*What the task asks*:
Only lines that contain the word "more" are to be returned from the data below.

*Raw data*:
"""
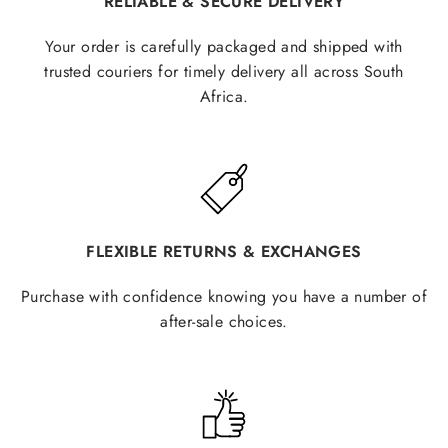
RELIABLE & SECURE DELIVERY
Your order is carefully packaged and shipped with
trusted couriers for timely delivery all across South
Africa.
FLEXIBLE RETURNS & EXCHANGES
Purchase with confidence knowing you have a number of
after-sale choices.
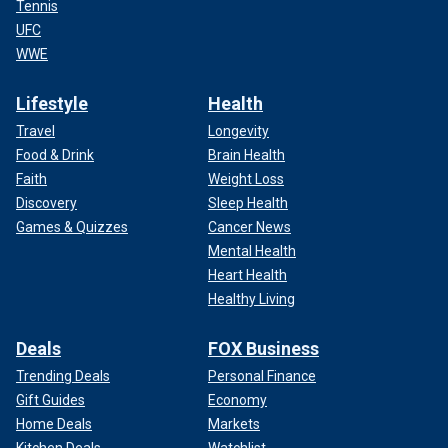
Tennis
UFC
WWE
Lifestyle
Health
Travel
Longevity
Food & Drink
Brain Health
Faith
Weight Loss
Discovery
Sleep Health
Games & Quizzes
Cancer News
Mental Health
Heart Health
Healthy Living
Deals
FOX Business
Trending Deals
Personal Finance
Gift Guides
Economy
Home Deals
Markets
Kitchen Deals
Watchlist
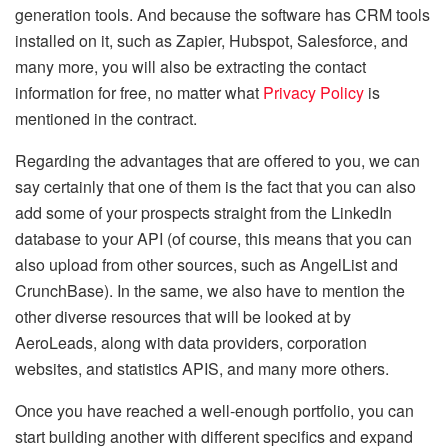
generation tools. And because the software has CRM tools
installed on it, such as Zapier, Hubspot, Salesforce, and
many more, you will also be extracting the contact
information for free, no matter what
Privacy Policy
is
mentioned in the contract.
Regarding the advantages that are offered to you, we can
say certainly that one of them is the fact that you can also
add some of your prospects straight from the LinkedIn
database to your API (of course, this means that you can
also upload from other sources, such as AngelList and
CrunchBase). In the same, we also have to mention the
other diverse resources that will be looked at by
AeroLeads, along with data providers, corporation
websites, and statistics APIS, and many more others.
Once you have reached a well-enough portfolio, you can
start building another with different specifics and expand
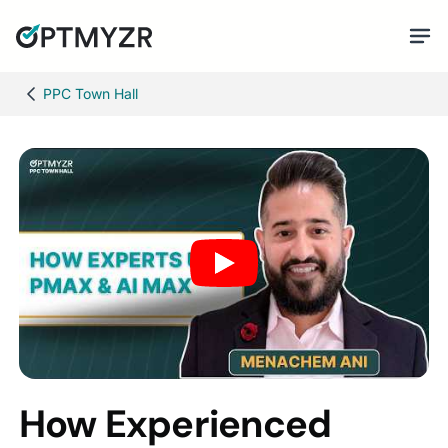
PPC Town Hall
How Experienced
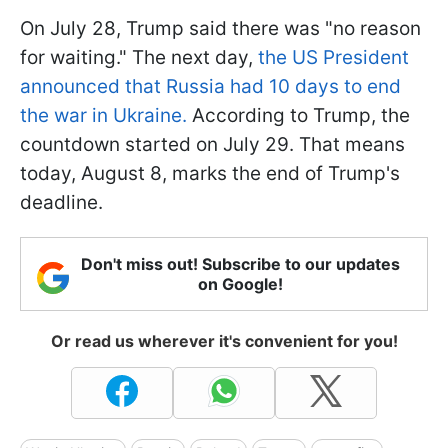
On July 28, Trump said there was "no reason
for waiting." The next day,
the US President
announced that Russia had 10 days to end
the war in Ukraine.
According to Trump, the
countdown started on July 29. That means
today, August 8, marks the end of Trump's
deadline.
Don't miss out! Subscribe to our updates
on Google!
Or read us wherever it's convenient for you!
"""
*Task solution*:
many more, you will also be extracting the contact
websites, and statistics APIS, and many more others.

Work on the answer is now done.